Exploring Old & New Barking – Abbey Ruins to Barking Riverside

There’s yet another new London taking shape on the edge of Barking at Barking Riverside:

“A brand new neighbourhood is being created alongside two km of Thames river frontage at Barking Riverside, one of the most ambitious and important new developments in the UK. Outline planning permission was granted in 2007 for 10,800 homes on the former power station site.”Barking Riverside website

The excursion out to Barking Riverside began wandering through the footprint of the ruins of Barking Abbey, that great powerhouse of early medieval London. I then followed the banks of the River Roding down to Barking Creek and Creekmouth Open Space, before continuing along River Road to the huge Barking Riverside site, finishing at Dagenham Dock Station.

Woolwich Reach to the Greenwich Air Line

Part 2 of my walking video that started in the Woolwich Foot Tunnel.

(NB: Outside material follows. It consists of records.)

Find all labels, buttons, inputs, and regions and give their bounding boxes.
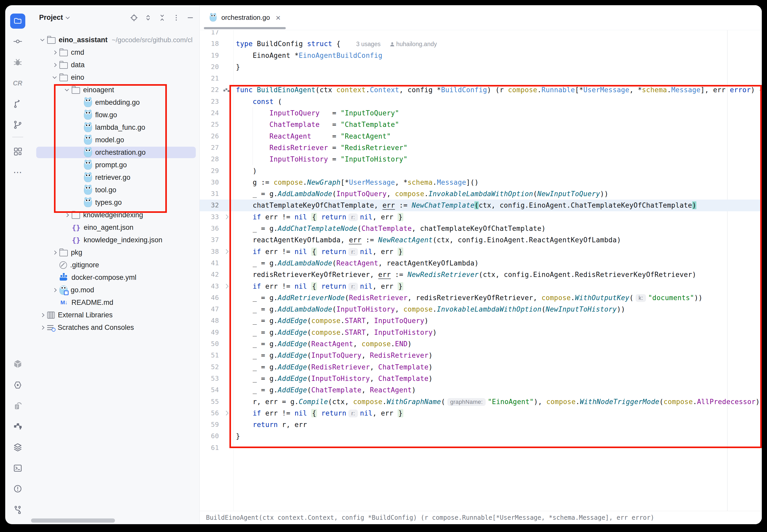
code-line-32[interactable]: 32 chatTemplateKeyOfChatTemplate, err :=… [200, 200, 762, 211]
tree-item-docker-compose-yml[interactable]: docker-compose.yml [30, 271, 199, 284]
code-line-26[interactable]: 26 ReactAgent = "ReactAgent" [200, 131, 762, 142]
code-line-59[interactable]: 59 return r, err [200, 419, 762, 430]
run-anything-tool-button[interactable] [11, 379, 24, 392]
code-line-54[interactable]: 54 _ = g.AddEdge(ChatTemplate, ReactAgen… [200, 384, 762, 396]
chevron-down-icon[interactable] [65, 87, 69, 91]
version-control-tool-button[interactable] [11, 119, 24, 131]
tree-item-cmd[interactable]: cmd [30, 46, 199, 59]
select-opened-file-button[interactable] [130, 14, 138, 22]
fold-arrow-icon[interactable] [224, 284, 228, 288]
chevron-right-icon[interactable] [52, 50, 57, 54]
fold-arrow-icon[interactable] [224, 411, 228, 416]
fold-arrow-icon[interactable] [224, 215, 228, 219]
tab-orchestration-go[interactable]: orchestration.go × [202, 5, 287, 30]
tree-item-prompt-go[interactable]: prompt.go [30, 159, 199, 171]
tree-item-tool-go[interactable]: tool.go [30, 184, 199, 196]
code-line-61[interactable]: 61 [200, 442, 762, 454]
tree-item-retriever-go[interactable]: retriever.go [30, 171, 199, 184]
tree-item-eino-assistant[interactable]: eino_assistant~/gocode/src/github.com/cl [30, 34, 199, 46]
code-line-36[interactable]: 36 _ = g.AddChatTemplateNode(ChatTemplat… [200, 223, 762, 234]
code-line-19[interactable]: 19 EinoAgent *EinoAgentBuildConfig [200, 50, 762, 61]
code-line-23[interactable]: 23 const ( [200, 96, 762, 107]
services-tool-button[interactable] [11, 441, 24, 454]
tree-item-gitignore[interactable]: .gitignore [30, 259, 199, 271]
chevron-right-icon[interactable] [40, 325, 44, 330]
tree-item-embedding-go[interactable]: embedding.go [30, 96, 199, 109]
code-line-30[interactable]: 30 g := compose.NewGraph[*UserMessage, *… [200, 177, 762, 188]
tree-item-eino[interactable]: eino [30, 71, 199, 84]
panel-options-button[interactable] [172, 14, 180, 22]
code-line-52[interactable]: 52 _ = g.AddEdge(RedisRetriever, ChatTem… [200, 361, 762, 373]
code-line-51[interactable]: 51 _ = g.AddEdge(InputToQuery, RedisRetr… [200, 350, 762, 361]
fold-arrow-icon[interactable] [224, 249, 228, 254]
code-line-41[interactable]: 41 _ = g.AddLambdaNode(ReactAgent, react… [200, 257, 762, 269]
code-line-48[interactable]: 48 _ = g.AddEdge(compose.START, InputToQ… [200, 315, 762, 326]
tree-item-readme-md[interactable]: M↓README.md [30, 296, 199, 309]
documentation-tool-button[interactable] [11, 400, 24, 412]
tree-item-lambda-func-go[interactable]: lambda_func.go [30, 121, 199, 134]
pull-requests-tool-button[interactable] [11, 98, 24, 110]
code-line-50[interactable]: 50 _ = g.AddEdge(ReactAgent, compose.END… [200, 338, 762, 350]
chevron-right-icon[interactable] [52, 288, 57, 292]
code-line-49[interactable]: 49 _ = g.AddEdge(compose.START, InputToH… [200, 327, 762, 338]
tree-item-knowledgeindexing[interactable]: knowledgeindexing [30, 209, 199, 221]
tree-item-go-mod[interactable]: go.mod [30, 284, 199, 296]
chevron-right-icon[interactable] [52, 63, 57, 67]
code-line-42[interactable]: 42 redisRetrieverKeyOfRetriever, err := … [200, 269, 762, 280]
code-line-25[interactable]: 25 ChatTemplate = "ChatTemplate" [200, 119, 762, 130]
code-review-tool-button[interactable]: CR [11, 77, 24, 89]
code-line-38[interactable]: 38 if err != nil { returnr:nil, err } [200, 246, 762, 257]
code-line-60[interactable]: 60} [200, 430, 762, 442]
dependencies-tool-button[interactable] [11, 358, 24, 370]
tree-item-flow-go[interactable]: flow.go [30, 109, 199, 121]
tree-item-einoagent[interactable]: einoagent [30, 84, 199, 96]
code-line-29[interactable]: 29 ) [200, 165, 762, 177]
code-line-17[interactable]: 17 [200, 30, 762, 38]
code-line-33[interactable]: 33 if err != nil { returnr:nil, err } [200, 211, 762, 223]
code-line-55[interactable]: 55 r, err = g.Compile(ctx, compose.WithG… [200, 396, 762, 407]
chevron-right-icon[interactable] [65, 213, 69, 217]
endpoints-tool-button[interactable] [11, 504, 24, 516]
code-line-27[interactable]: 27 RedisRetriever = "RedisRetriever" [200, 142, 762, 153]
commit-tool-button[interactable] [11, 35, 24, 48]
code-line-46[interactable]: 46 _ = g.AddRetrieverNode(RedisRetriever… [200, 292, 762, 304]
debug-tool-button[interactable] [11, 56, 24, 69]
expand-all-button[interactable] [144, 14, 152, 22]
code-line-56[interactable]: 56 if err != nil { returnr:nil, err } [200, 407, 762, 419]
code-line-53[interactable]: 53 _ = g.AddEdge(InputToHistory, ChatTem… [200, 373, 762, 384]
tree-item-eino-agent-json[interactable]: {}eino_agent.json [30, 221, 199, 234]
tree-item-scratches-and-consoles[interactable]: Scratches and Consoles [30, 321, 199, 334]
tree-item-orchestration-go[interactable]: orchestration.go [30, 146, 199, 159]
code-line-24[interactable]: 24 InputToQuery = "InputToQuery" [200, 107, 762, 119]
tree-item-external-libraries[interactable]: External Libraries [30, 309, 199, 321]
panel-hscrollbar[interactable] [31, 518, 115, 523]
code-line-43[interactable]: 43 if err != nil { returnr:nil, err } [200, 281, 762, 292]
chevron-down-icon[interactable] [65, 15, 70, 19]
code-line-28[interactable]: 28 InputToHistory = "InputToHistory" [200, 153, 762, 165]
chevron-right-icon[interactable] [52, 250, 57, 255]
project-tool-button[interactable] [10, 14, 25, 29]
tab-close-icon[interactable]: × [275, 14, 280, 22]
chevron-down-icon[interactable] [52, 75, 57, 79]
hierarchy-tool-button[interactable] [11, 420, 24, 433]
more-tools-button[interactable]: ⋯ [11, 166, 24, 178]
terminal-tool-button[interactable] [11, 462, 24, 475]
code-line-21[interactable]: 21 [200, 73, 762, 84]
tree-item-data[interactable]: data [30, 59, 199, 71]
code-line-22[interactable]: 22func BuildEinoAgent(ctx context.Contex… [200, 84, 762, 96]
structure-tool-button[interactable] [11, 145, 24, 158]
code-line-18[interactable]: 18type BuildConfig struct {3 usageshuhai… [200, 38, 762, 50]
code-line-37[interactable]: 37 reactAgentKeyOfLambda, err := NewReac… [200, 234, 762, 246]
tree-item-pkg[interactable]: pkg [30, 246, 199, 259]
hide-panel-button[interactable] [186, 14, 194, 22]
related-usages-icon[interactable] [223, 88, 229, 92]
tree-item-types-go[interactable]: types.go [30, 196, 199, 209]
tree-item-knowledge-indexing-json[interactable]: {}knowledge_indexing.json [30, 234, 199, 246]
code-line-47[interactable]: 47 _ = g.AddLambdaNode(InputToHistory, c… [200, 304, 762, 315]
tree-item-model-go[interactable]: model.go [30, 134, 199, 146]
chevron-down-icon[interactable] [40, 37, 44, 41]
code-editor[interactable]: 1718type BuildConfig struct {3 usageshuh… [200, 30, 762, 511]
problems-tool-button[interactable] [11, 483, 24, 495]
chevron-right-icon[interactable] [40, 313, 44, 317]
code-line-31[interactable]: 31 _ = g.AddLambdaNode(InputToQuery, com… [200, 188, 762, 200]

I pass the Thames Barrier ruminating on how tenuous London’s grip is on the solid ground we take for granted when the rising waters of the Thames could reclaim the City …. and one day will. Oddly, I find this a comforting thought.

Despite it being a sultry, cloudy day I could appreciate the narrative arc of re-crossing the Thames on the Air Line Cable Car from Greenwich to Royal Docks. If I was honest, I was a tad disappointed with the experience – when something arrives with such corporate fan fare you’re entitled to expect to have your mind blown. But as the cable car glides to its summit mid Thames look southwards to the highlands of the ridge of land running from Greenwich to Belvedere and from there are views that will truly twist your melon.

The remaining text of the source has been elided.